In my inaugural post for this website I discussed the subtle humor of the blues, and how that humor helps to give the blues its healing power. Last week we lost an American icon, a musician who is perhaps the best-known blues musician of them all.
B.B. King was neither the most versatile nor the most emotionally impactful blues musician. The ever-amiable master displayed little of the hellhounds that cast tortured shadows over the early delta players, the sheer frightening force of Howlin’ Wolf or the commandeering magnetism of Muddy Waters.

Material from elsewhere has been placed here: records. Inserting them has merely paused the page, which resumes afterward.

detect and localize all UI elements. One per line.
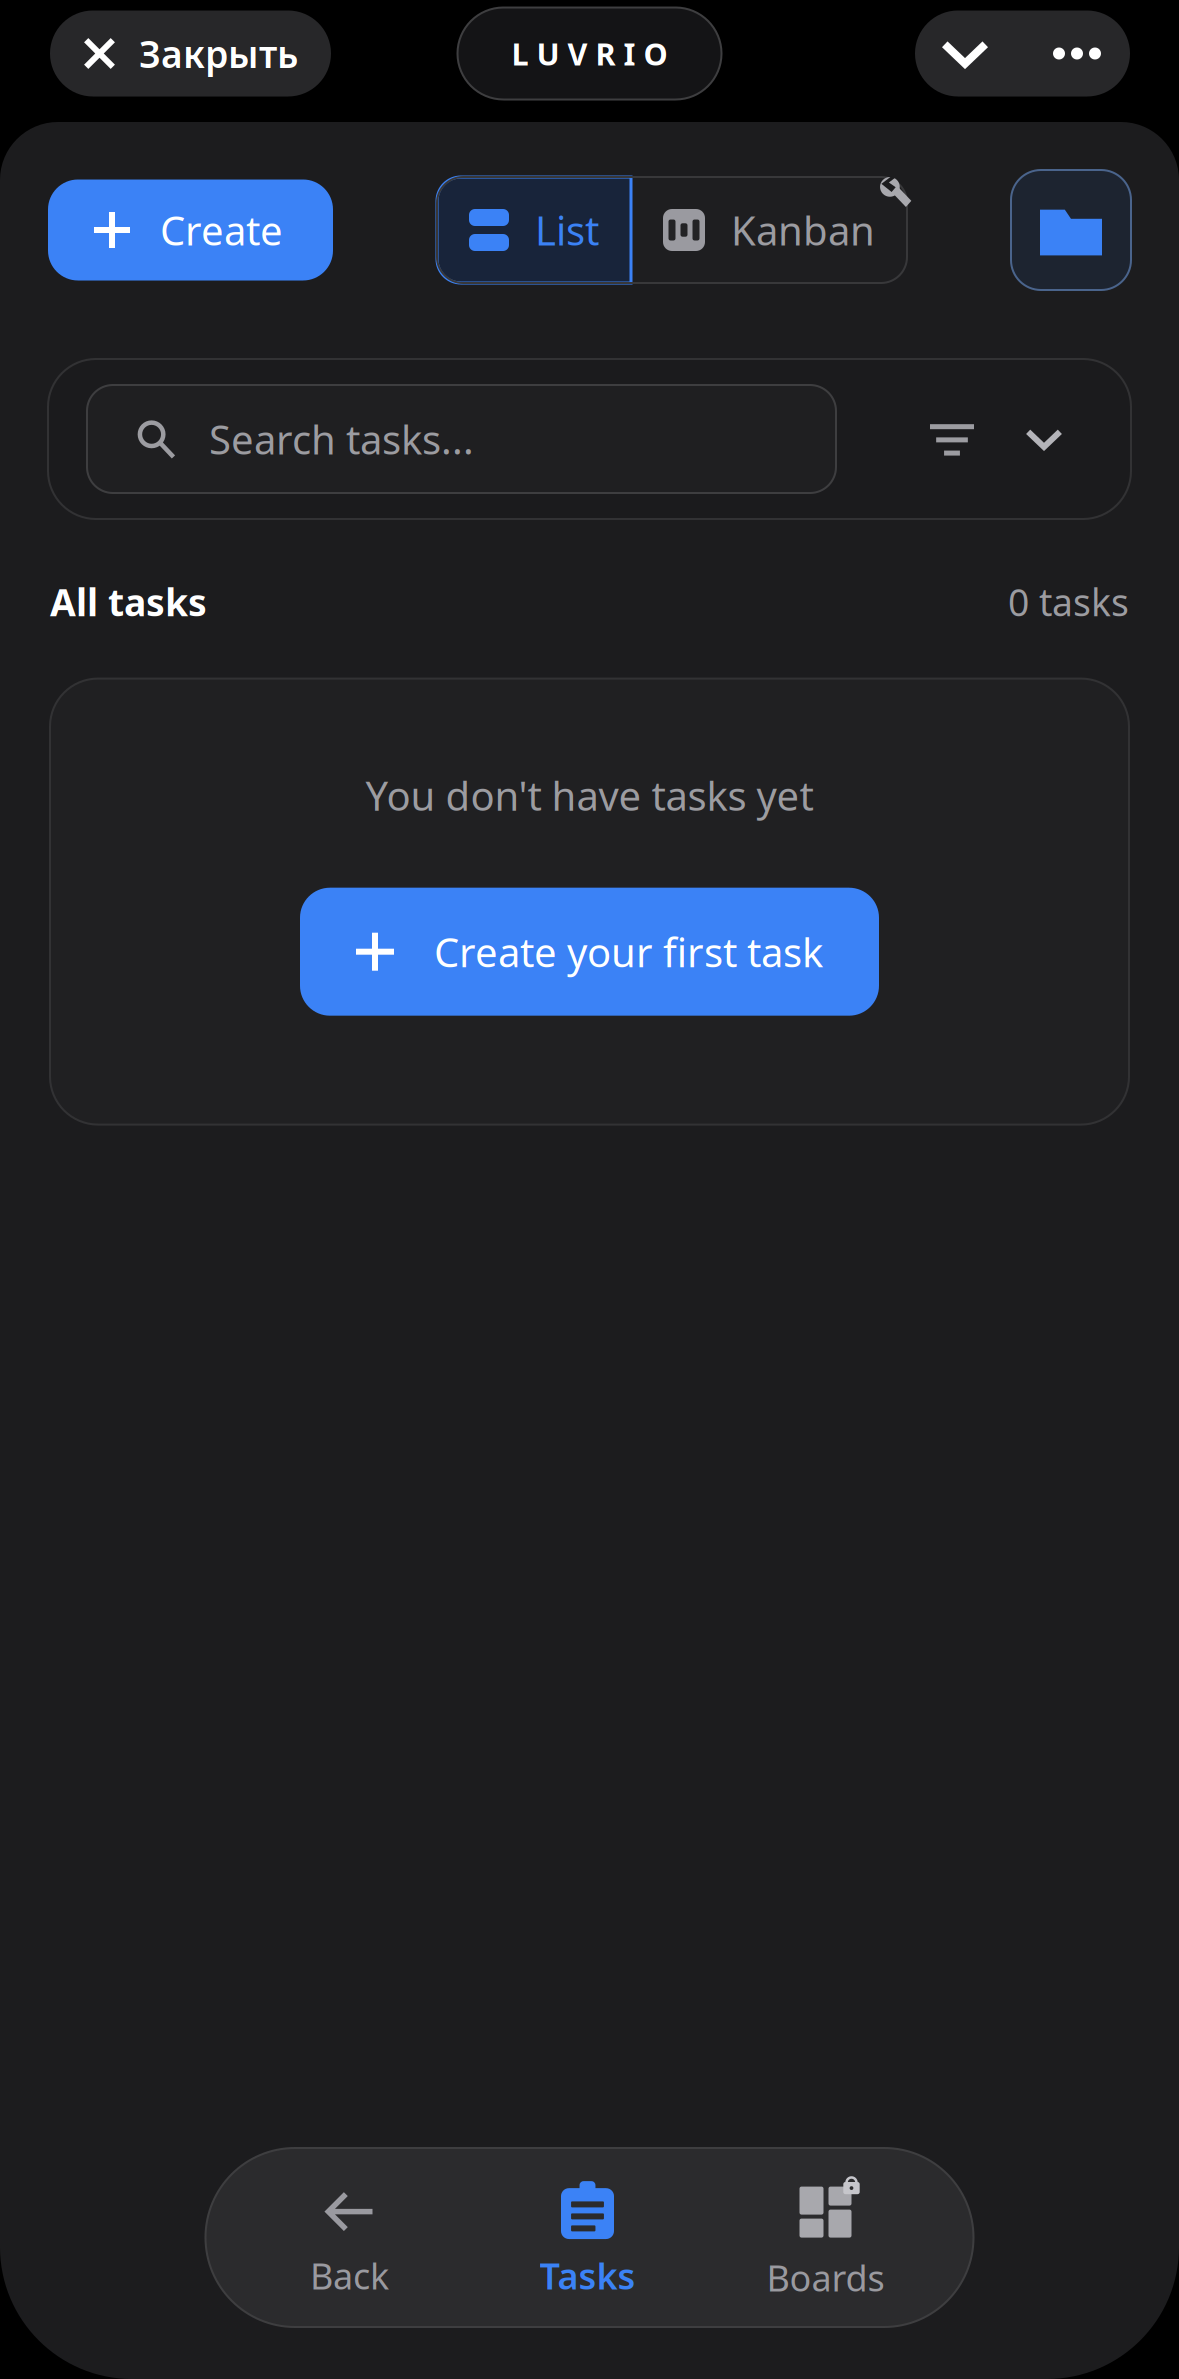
- button[interactable]: Folders: [1011, 170, 1131, 290]
- staticText: Tasks: [540, 2252, 636, 2299]
- staticText: Create your first task: [434, 925, 823, 978]
- button[interactable]: L U V R I O: [458, 8, 722, 100]
- button[interactable]: Collapse: [942, 30, 988, 76]
- button[interactable]: List: [437, 177, 631, 283]
- button[interactable]: Tasks: [468, 2176, 706, 2299]
- button[interactable]: Create: [48, 180, 333, 280]
- staticText: Boards: [766, 2254, 884, 2301]
- staticText: Back: [310, 2252, 389, 2299]
- staticText: L U V R I O: [512, 33, 668, 74]
- button[interactable]: Back: [230, 2176, 468, 2299]
- button[interactable]: Sort: [1026, 421, 1062, 457]
- button[interactable]: More: [1053, 48, 1101, 60]
- staticText: Search tasks...: [209, 412, 474, 466]
- button[interactable]: Filter: [930, 417, 974, 461]
- staticText: List: [535, 203, 599, 256]
- staticText: You don't have tasks yet: [366, 769, 814, 822]
- staticText: All tasks: [50, 577, 207, 627]
- button[interactable]: Закрыть: [50, 10, 331, 96]
- staticText: Закрыть: [139, 29, 298, 78]
- button[interactable]: Kanban: [631, 177, 907, 283]
- button[interactable]: Create your first task: [300, 888, 879, 1016]
- button[interactable]: Boards: [706, 2176, 944, 2299]
- staticText: Kanban: [731, 203, 875, 256]
- staticText: Create: [160, 203, 283, 256]
- staticText: 0 tasks: [1008, 577, 1129, 627]
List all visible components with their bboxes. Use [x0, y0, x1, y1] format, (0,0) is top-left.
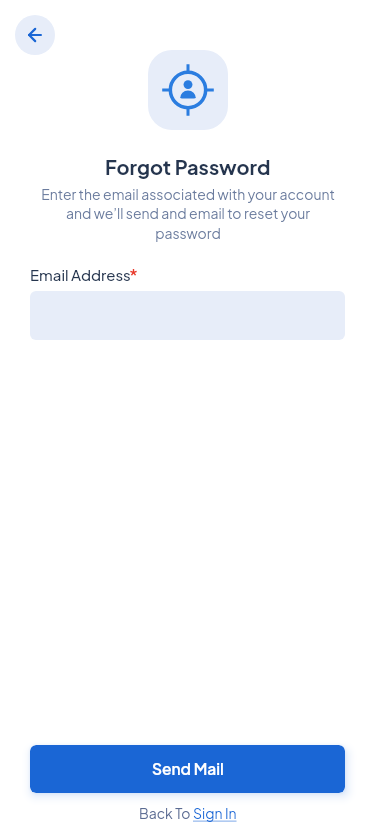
staticText: Back To	[139, 804, 193, 822]
staticText: Sign In	[193, 804, 237, 822]
button[interactable]: Back	[15, 15, 55, 55]
staticText: *	[129, 264, 138, 287]
button[interactable]: Back To	[139, 804, 237, 822]
staticText: Forgot Password	[105, 154, 271, 179]
staticText: Enter the email associated with your acc…	[38, 185, 338, 243]
staticText: Email Address	[30, 265, 131, 284]
button[interactable]: Send Mail	[30, 745, 345, 793]
staticText: Send Mail	[152, 759, 224, 779]
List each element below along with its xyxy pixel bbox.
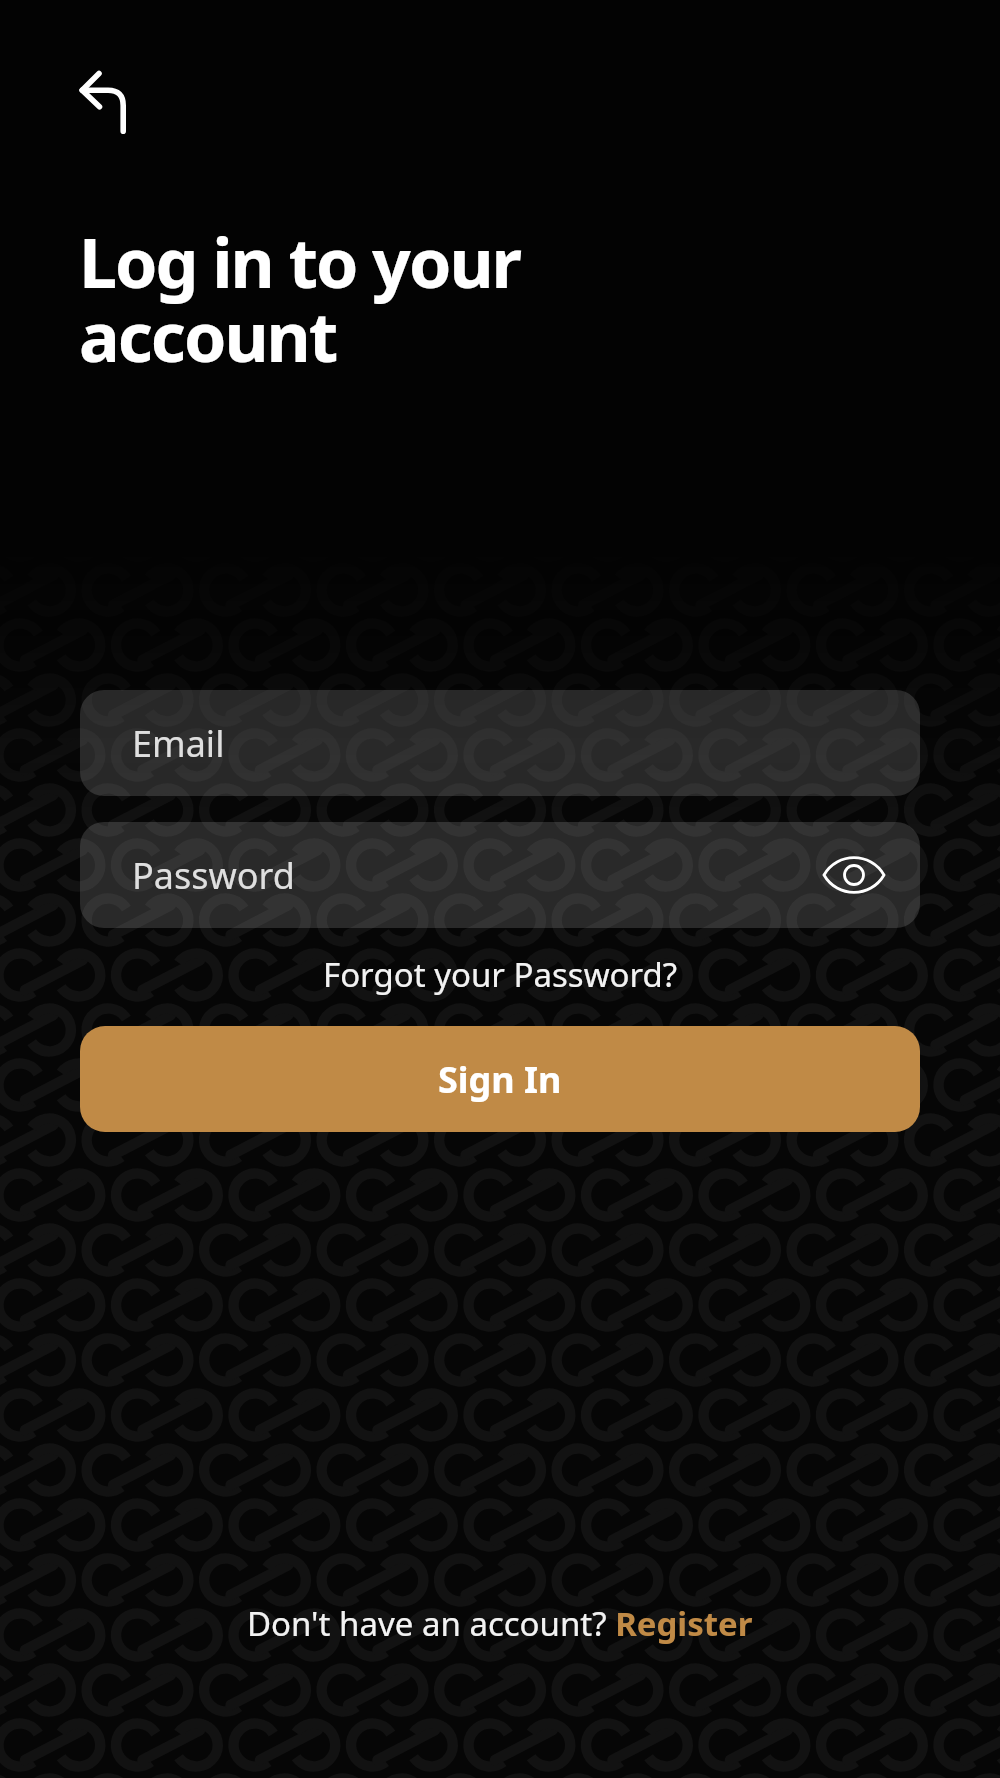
button[interactable]: Email (80, 690, 920, 796)
staticText: Email (132, 719, 225, 768)
button[interactable]: Forgot your Password? (323, 952, 678, 997)
button[interactable]: Sign In (80, 1026, 920, 1132)
button[interactable]: Don't have an account? Register (247, 1601, 753, 1646)
staticText: Log in to your account (79, 215, 520, 382)
button[interactable] (822, 843, 886, 907)
button[interactable]: Password (80, 822, 920, 928)
button[interactable] (62, 53, 142, 133)
staticText: Sign In (438, 1055, 562, 1104)
staticText: Password (132, 851, 295, 900)
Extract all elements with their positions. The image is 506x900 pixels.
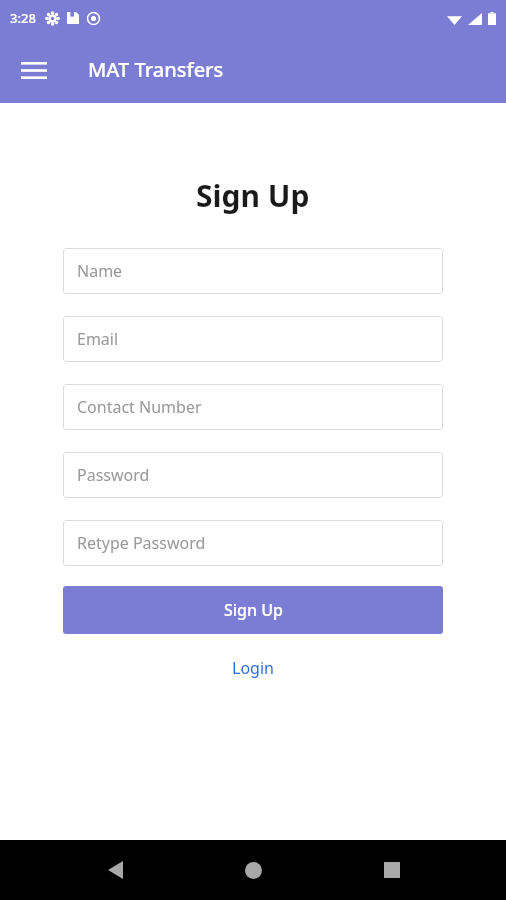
button[interactable]: Login (218, 652, 288, 684)
staticText: Contact Number (77, 396, 202, 418)
staticText: Sign Up (224, 599, 283, 621)
staticText: Sign Up (196, 175, 310, 216)
button[interactable]: Home (229, 846, 277, 894)
staticText: Name (77, 260, 123, 282)
button[interactable]: Email (63, 316, 443, 362)
staticText: Login (232, 657, 274, 679)
button[interactable]: Contact Number (63, 384, 443, 430)
button[interactable]: Recent apps (368, 846, 416, 894)
button[interactable]: Sign Up (63, 586, 443, 634)
staticText: Email (77, 328, 119, 350)
staticText: MAT Transfers (88, 56, 224, 83)
button[interactable]: Retype Password (63, 520, 443, 566)
button[interactable]: Open navigation menu (10, 46, 58, 94)
staticText: Password (77, 464, 150, 486)
staticText: Retype Password (77, 532, 206, 554)
staticText: 3:28 (10, 9, 36, 27)
button[interactable]: Back (91, 846, 139, 894)
button[interactable]: Password (63, 452, 443, 498)
button[interactable]: Name (63, 248, 443, 294)
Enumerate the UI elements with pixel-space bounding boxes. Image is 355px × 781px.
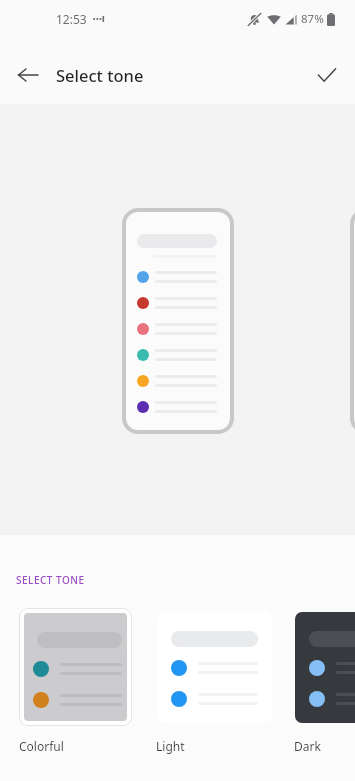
button[interactable]: Back bbox=[0, 46, 56, 104]
staticText: Dark bbox=[294, 738, 321, 754]
button[interactable]: Confirm bbox=[299, 46, 355, 104]
button[interactable]: Light bbox=[156, 608, 280, 754]
staticText: Light bbox=[156, 738, 185, 754]
staticText: Select tone bbox=[56, 64, 144, 86]
button[interactable]: Colorful bbox=[19, 608, 143, 754]
button[interactable]: Dark bbox=[294, 608, 355, 754]
staticText: Colorful bbox=[19, 738, 64, 754]
staticText: 12:53 bbox=[56, 11, 87, 27]
staticText: 87% bbox=[301, 11, 324, 27]
staticText: SELECT TONE bbox=[16, 573, 85, 587]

But the “Blues Boy” developed his own influential style of fluid, single note guitar leads – moving seamlessly through his very being and out through his fingertips – which became the defining sound that many think of when they think of the blues. He spoke through his fingers. Tone flowed through his veins. His immense popularity and consistency made him the unquestionable ambassador of the blues to the world, and for that he rightly earned the title of King.
B.B. King defined his long and impressive career with class, sophistication and an effortless grace. But he wasn’t above a little good-natured humor, and had no reservations about making music with any artist from any genre, human or otherwise.
Here is a clip of the “King of the Blues” sitting in with the gang from Sesame Street, singing a song about the importance of the letter B. It’s a fun, humorous clip, but it underscores a deeper truth. Without the letter B, so the song goes, there would be no birds, no Berts and, most importantly, no blues. And without the blues, there would be no spirituals, no jazz, no honky tonk country, no R&B, no Rock ‘n’ Roll, no soul music, no funk, no hip-hop, not even pop. Without the blues there would be no anecdote for life’s unbearable heft. There could be no healing. Without the blues there is no American music. There is no America.
Play on, Blues Boy.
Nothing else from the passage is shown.